(Material provided)
○ ○ ○ ○

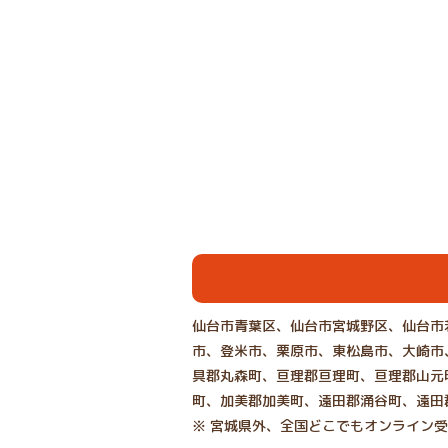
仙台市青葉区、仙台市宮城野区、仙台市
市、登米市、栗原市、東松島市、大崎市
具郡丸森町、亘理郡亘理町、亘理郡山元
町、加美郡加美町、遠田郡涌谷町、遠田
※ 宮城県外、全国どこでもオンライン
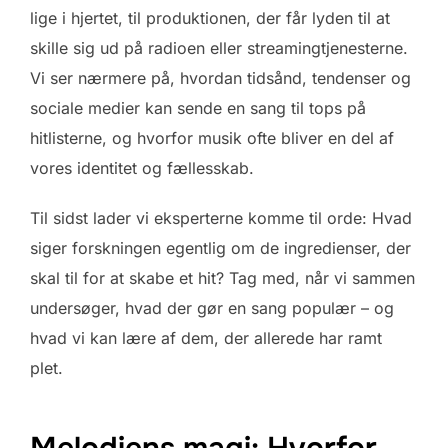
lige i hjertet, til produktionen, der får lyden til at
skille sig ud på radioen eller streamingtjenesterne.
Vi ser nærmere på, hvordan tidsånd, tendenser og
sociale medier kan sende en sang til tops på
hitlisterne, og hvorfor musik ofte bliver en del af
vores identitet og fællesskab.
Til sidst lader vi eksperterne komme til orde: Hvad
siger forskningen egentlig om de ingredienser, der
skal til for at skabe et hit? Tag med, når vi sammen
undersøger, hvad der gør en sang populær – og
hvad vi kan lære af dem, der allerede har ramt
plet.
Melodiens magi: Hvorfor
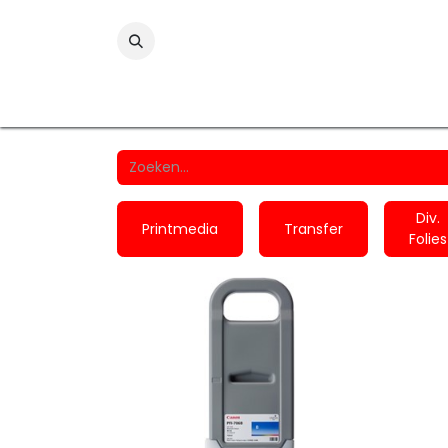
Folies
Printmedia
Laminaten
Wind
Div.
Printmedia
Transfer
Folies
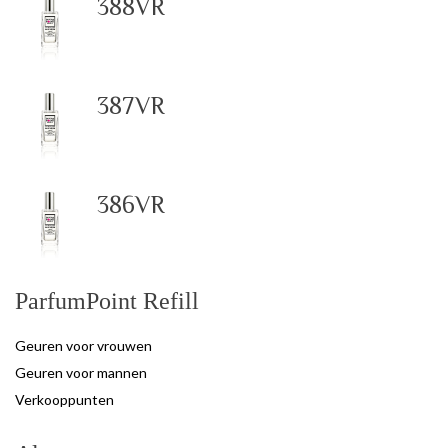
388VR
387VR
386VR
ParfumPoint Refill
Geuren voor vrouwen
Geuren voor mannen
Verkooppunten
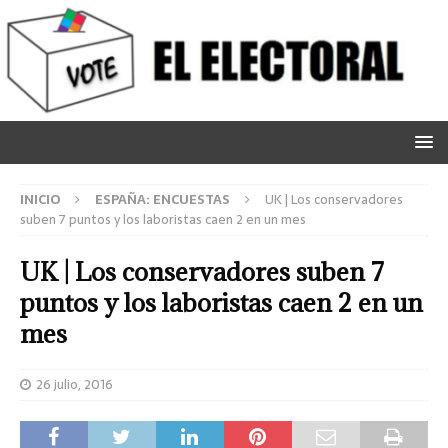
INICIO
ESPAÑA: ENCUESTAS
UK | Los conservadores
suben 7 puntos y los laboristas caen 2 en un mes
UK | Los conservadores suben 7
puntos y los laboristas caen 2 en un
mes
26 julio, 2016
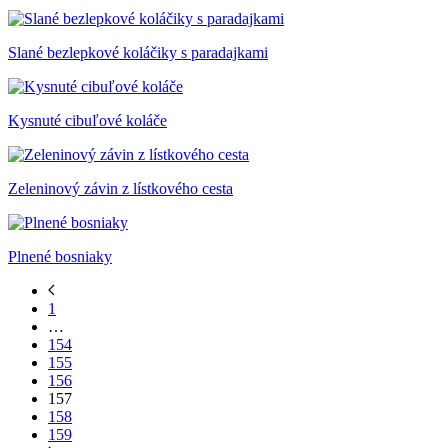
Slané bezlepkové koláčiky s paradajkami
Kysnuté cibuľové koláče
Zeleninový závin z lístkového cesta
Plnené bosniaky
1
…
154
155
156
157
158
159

○ ○ ○ ○

(Required work) Take the line that contains "Vi ser nærmere" and every line after it down to the last line of the entries above, and output them exactly, with nothing else and no pictures.

(Exercise answer)
Vi ser nærmere på, hvordan tidsånd, tendenser og
sociale medier kan sende en sang til tops på
hitlisterne, og hvorfor musik ofte bliver en del af
vores identitet og fællesskab.
Til sidst lader vi eksperterne komme til orde: Hvad
siger forskningen egentlig om de ingredienser, der
skal til for at skabe et hit? Tag med, når vi sammen
undersøger, hvad der gør en sang populær – og
hvad vi kan lære af dem, der allerede har ramt
plet.
Melodiens magi: Hvorfor
Folies
Printmedia
Laminaten
Wind
Div.
Printmedia
Transfer
Folies
388VR
387VR
386VR
ParfumPoint Refill
Geuren voor vrouwen
Geuren voor mannen
Verkooppunten
INICIO
ESPAÑA: ENCUESTAS
UK | Los conservadores
suben 7 puntos y los laboristas caen 2 en un mes
UK | Los conservadores suben 7
puntos y los laboristas caen 2 en un
mes
26 julio, 2016
Slané bezlepkové koláčiky s paradajkami
Kysnuté cibuľové koláče
Zeleninový závin z lístkového cesta
Plnené bosniaky
1
…
154
155
156
157
158
159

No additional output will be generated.